The first side (recorded in Beirut) features oud, percussion, spreading strings, and a male dominated vocal chorus, following the golden seam of Fairuz’s established traditional style. The second (laid down in Athens) brings in a tougher bass drum kick, electric bass, and a series of warbling synthesizer solos, as if Rahbani sees himself as the cool-gliding Creed Taylor of Beirut.
Fairuz’s voice wafts and flutters with gracefully static lines, adding decorative details in her phrasing. “Baatilak” brings flute and accordion, with its strings echoing Fairuz herself. The following “Ana Indi Haneen” perfectly demonstrates the superbly aligned elements of this LP; even without grasping the Arabic language, we can still drink from Fairuz’s profoundly melancholic draft. The second side’s opening “Al Bosta” delivers sizzle-splash hi-hat and clipping cocktail romance piano, rippling under its glittering disco-ball glare, with the male vocal chorus flipping into female form, Crimplene shapes spinning. Or is that almost a pert medieval prance?
Our modern dance interpretations might demand sly-smile irony-contortions, but the gristle of this newfound bounce retains its integrity. Then, Fairuz is smoochily forlorn on the title cut, spreading charm through a retro-gauze of cinematic drama, a honeyed tenor saxophone responding to her languid lines. In 1979 her long-term followers must have been quite ruffled by this radical shift in style.
The freshly issued Maarifti Feek, also on WWS “deluxe edition” vinyl, explores a similar marriage of some differing ingredients. In 1984, Fairuz is still found pushing away from her mainline, established style, doubtless influenced by her son’s musical direction. Once again, this album features a duality of approach, its first six tracks suffering in their attempts to include jazz lounge flourishes. There are clumsy electro-drum spurts, tinny keyboards, seductive trumpet, worming Moog and bland backing vocals, with Fairuz a touch too low in the mix.
In the middle there’s “Le Beirut,” a puzzling variation on Joaquin Rodrigo’s Concierto de Aranjuez. It’s the last four cuts that inspire as the direction that most suits Fairuz’s voice and demeanor, sounding as if they were recorded at a different session, with different musicians, resulting in a tighter, dynamic energy. The instrumental “Entowrah” is rhythmically taut, with a rattling goblet drum, and keyboards that sound closer to a 1980s Algerian raï earthiness. Fairuz has a more windswept, minimalist setting for “Ma Kedert Neseet”, and the old morose nature makes its welcome return. A harsh bass synth sound and slap bass guitar permeate “Oudak Rannan,” which moves at a faster clip, with male chorus responses, scintillating oud breaks and a climax of percussion that could be either machine gun fire or frame drum abuse. This is the most desirable form of fusion for Fairuz.
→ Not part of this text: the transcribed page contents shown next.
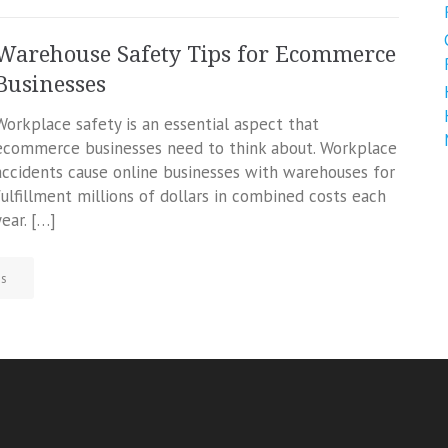
Warehouse Safety Tips for Ecommerce
Businesses
Workplace safety is an essential aspect that
ecommerce businesses need to think about. Workplace
accidents cause online businesses with warehouses for
fulfillment millions of dollars in combined costs each
year. […]
ss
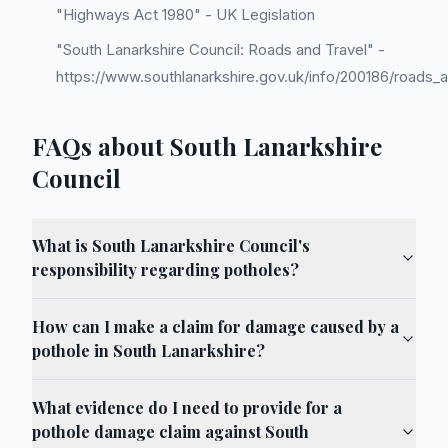
"Highways Act 1980" - UK Legislation
"South Lanarkshire Council: Roads and Travel" -
https://www.southlanarkshire.gov.uk/info/200186/roads_a
FAQs about South Lanarkshire
Council
What is South Lanarkshire Council's
responsibility regarding potholes?
How can I make a claim for damage caused by a
pothole in South Lanarkshire?
What evidence do I need to provide for a
pothole damage claim against South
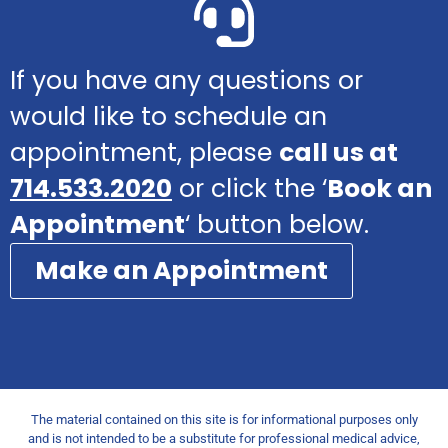
If you have any questions or
would like to schedule an
appointment, please
call us at
714.533.2020
or click the ‘
Book an
Appointment
‘ button below.
Make an Appointment
The material contained on this site is for informational purposes only
and is not intended to be a substitute for professional medical advice,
With these early stylistic mergings, Fairuz and Ziad are successful around half of the time, mixing an elixir of Arabic pop with jazz, funk, and mild disco additives, deploying electric instrumentation, heard at its best down in the bass zone. They risked a dilution of Fairuz’s melancholy humor, but frequently gained a fresh form of then-contemporary framing energy.
Source: https://brooklynrail.org/2020/07/music/Fairuz-And-Her-Family-Fusions
Be the first to comment on "Fairuz and Her Family Fusions"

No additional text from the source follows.